"Carpe Mortem"
--quinque--
(a short story)
 
    She sits on the cold, hard tile of the bathroom floor, barely thinking.  Her mind is a black cloud of indiscernible emotion.  She questions everything, trusts nothing, yet barely thinks.  Her ears buzz with the thick humming of silence but she is aware of the rat's footsteps downstairs.  He is scurrying.  She knows.  He is scurrying.
She closes her eyes and focuses on the comforting emptiness of life that plays blankly behind her lids.  It is nothing, yet to her it is all that is left.  Her hands shake a little, just a little.  Perhaps she is not as stoned as she thinks she is. (she is nervous)  She licks her lips and concentrates for the first time.  Her head spins dizzily at the conscious effort she makes to utilize logic.  At last, she clears the cloud away and witnesses the steady flow of thought within.  She waves hello to the rat swimming in her head, takes not of the toilet passing by.  It was all pleasant scenery.
His face suddenly appears and for a moment her heart comes alive and she is struck by an actual physical pain.  Her eyes fly open and the cloud creeps back to swamp her mind.  She sighs -- disappointed.  She reaches for her trusty Zippo and sparks a flame.  She does not smoke.  It is his lighter.

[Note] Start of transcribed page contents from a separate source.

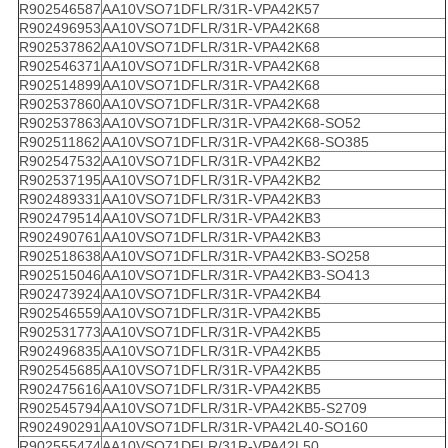
R902546587
AA10VSO71DFLR/31R-VPA42K57
R902496953
AA10VSO71DFLR/31R-VPA42K68
R902537862
AA10VSO71DFLR/31R-VPA42K68
R902546371
AA10VSO71DFLR/31R-VPA42K68
R902514899
AA10VSO71DFLR/31R-VPA42K68
R902537860
AA10VSO71DFLR/31R-VPA42K68
R902537863
AA10VSO71DFLR/31R-VPA42K68-SO52
R902511862
AA10VSO71DFLR/31R-VPA42K68-SO385
R902547532
AA10VSO71DFLR/31R-VPA42KB2
R902537195
AA10VSO71DFLR/31R-VPA42KB2
R902489331
AA10VSO71DFLR/31R-VPA42KB3
R902479514
AA10VSO71DFLR/31R-VPA42KB3
R902490761
AA10VSO71DFLR/31R-VPA42KB3
R902518638
AA10VSO71DFLR/31R-VPA42KB3-SO258
R902515046
AA10VSO71DFLR/31R-VPA42KB3-SO413
R902473924
AA10VSO71DFLR/31R-VPA42KB4
R902546559
AA10VSO71DFLR/31R-VPA42KB5
R902531773
AA10VSO71DFLR/31R-VPA42KB5
R902496835
AA10VSO71DFLR/31R-VPA42KB5
R902545685
AA10VSO71DFLR/31R-VPA42KB5
R902475616
AA10VSO71DFLR/31R-VPA42KB5
R902545794
AA10VSO71DFLR/31R-VPA42KB5-S2709
R902490291
AA10VSO71DFLR/31R-VPA42L40-SO160
R902555474
AA10VSO71DFLR/31R-VPA42L50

She focuses instead on the tiny tongue of fire.  It waves madly at her.  She smiles.  Good old Zippo.  Always so friendly.  Then the room became blurry and the fire was all that she saw.  The fire was all that mattered.
"It was a pleasure to burn,"*  she thought.  Fire erased everything.  Fire cleansed everything.  Again his face swam up in her unconscious.  She stared at him bravely.  He smiled, and winked.  Some part of her wanted to falter, wanted to accept defeat.  She would not bow down.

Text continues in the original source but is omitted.